Die Akten – insgesamt etwa 100 Kartons – würden nun aufgearbeitet, gesichert und für die Forschung bereitgestellt, sagte die zuständige Archiv-Abteilungsleiterin Sabine Eibl. «Wir machen eine Wellness-Behandlung für jede Akte.» Prinzipiell dürften Akten danach von allen Interessierten eingesehen werden. Allerdings gelten für personenbezogene Akten Schutzfristen bis 10 Jahre nach dem Tod.
Die Schutzfrist gelte nicht nur für Straftäter, sondern auch für in den Akten erwähnte Zeugen, wie der Präsident des Landesarchivs; Frank Bischoff; sagte. Auch Bischoff betonte, dass die Akten vor allem für die kriminalgeschichtliche Forschung interessant seien. Teils stellten sie die einzige verbliebene Quelle zu Fällen etwa der NS-Zeit dar.

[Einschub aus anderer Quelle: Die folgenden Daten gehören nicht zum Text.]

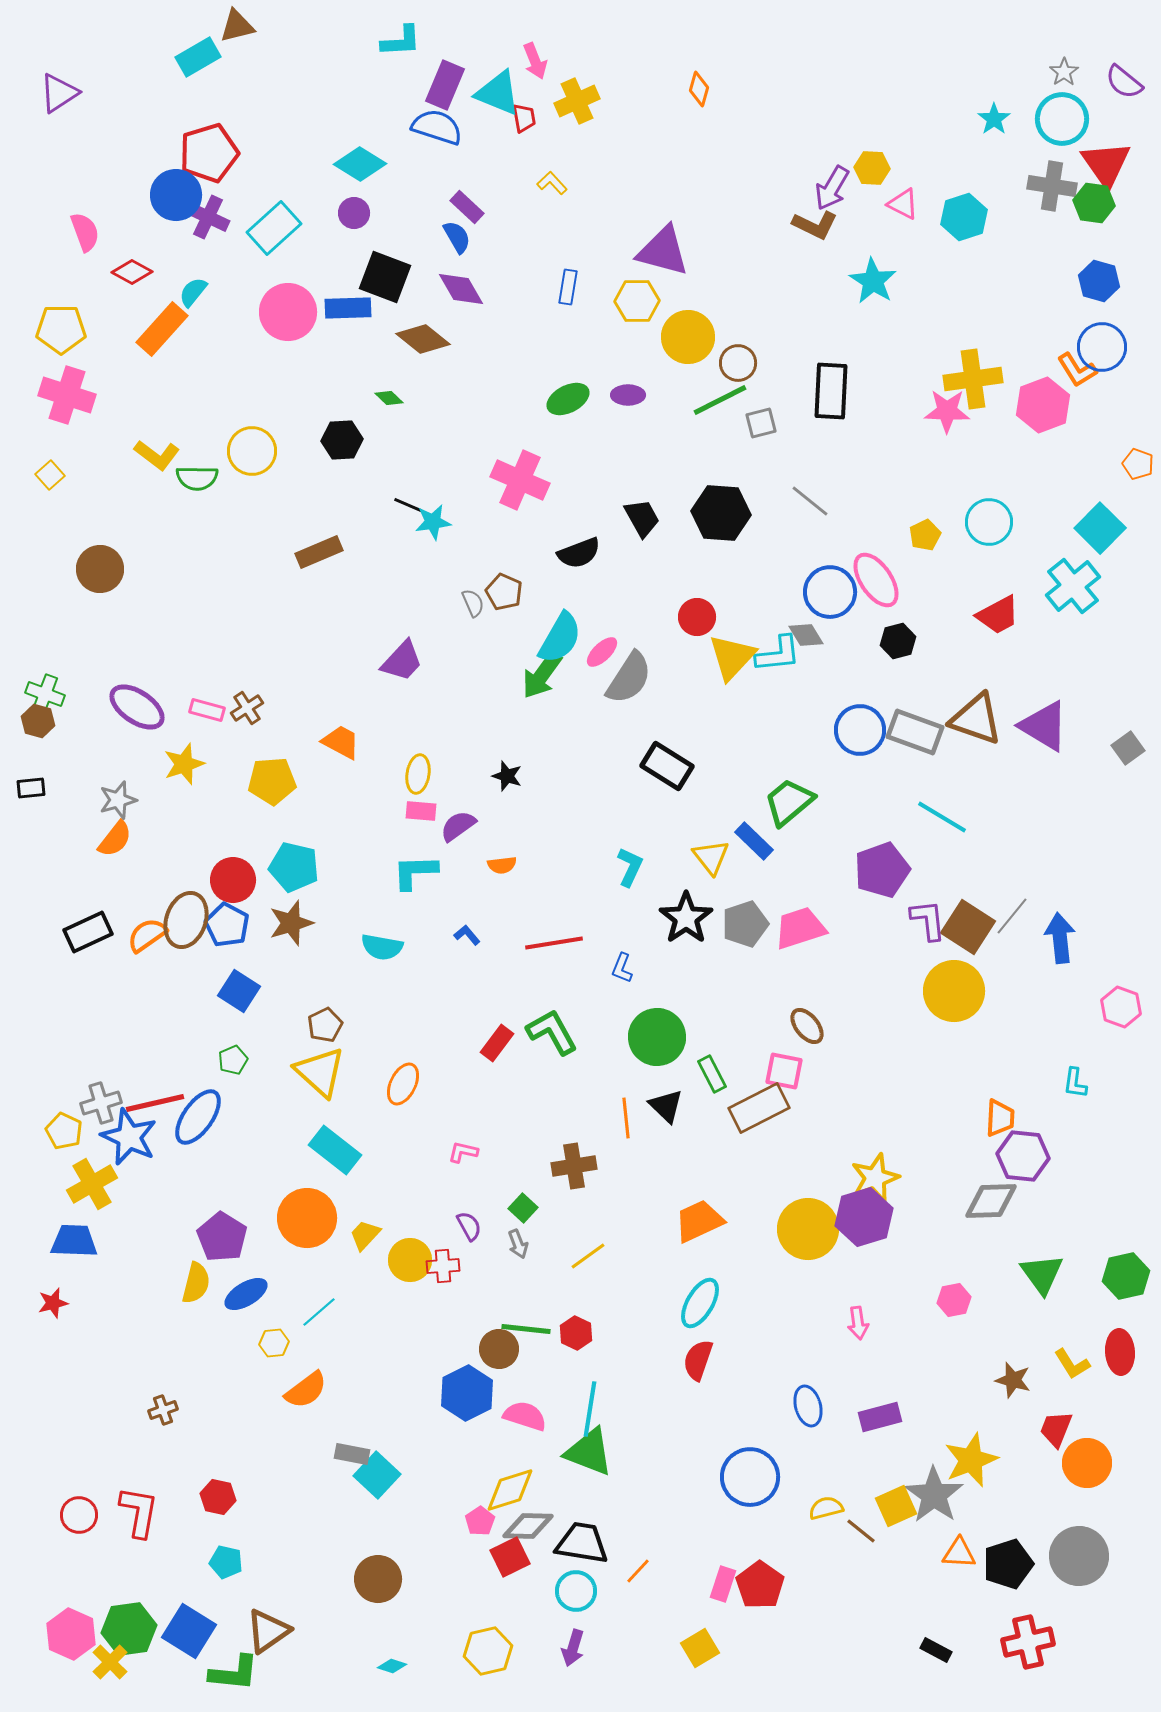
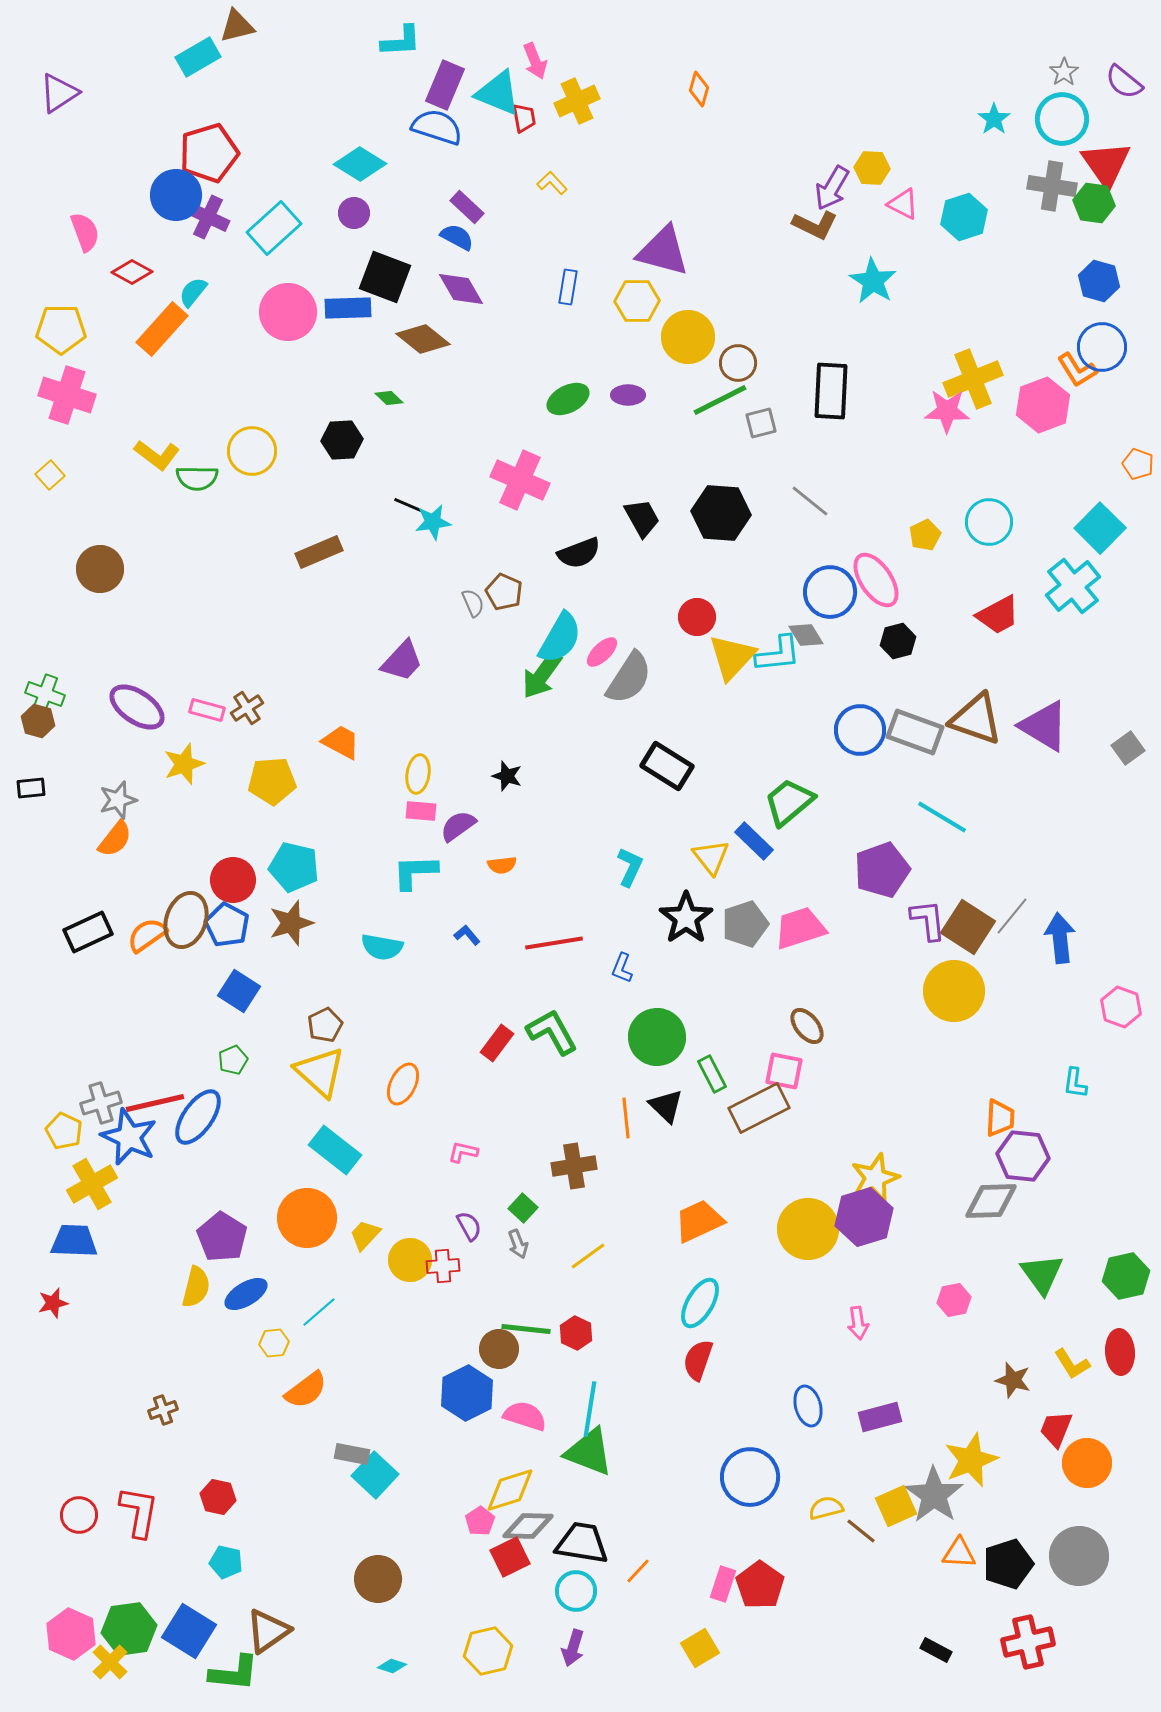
blue semicircle at (457, 237): rotated 32 degrees counterclockwise
yellow cross at (973, 379): rotated 14 degrees counterclockwise
yellow semicircle at (196, 1283): moved 4 px down
cyan square at (377, 1475): moved 2 px left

Kriminalfälle bis in die NS-Zeit zurück
Zu dem Bestand aus dem Kellerraum zählten weitere historische Ermittlungsakten zu teils ungelösten Fällen von Mord- und Totschlag zurück bis zum Jahr 1927. Beispiele seien etwa eine Akte zur Ermordung des SS-Mannes Arnold Guse 1932. Von den Nazis war nach der Tat propagiert worden, dass er von Kommunisten erschossen worden sei – doch die Ermittlungen kamen zu dem Ergebnis, dass der Schuss von einem der eigenen Leute abgegeben worden war, wie Bischoff berichtete.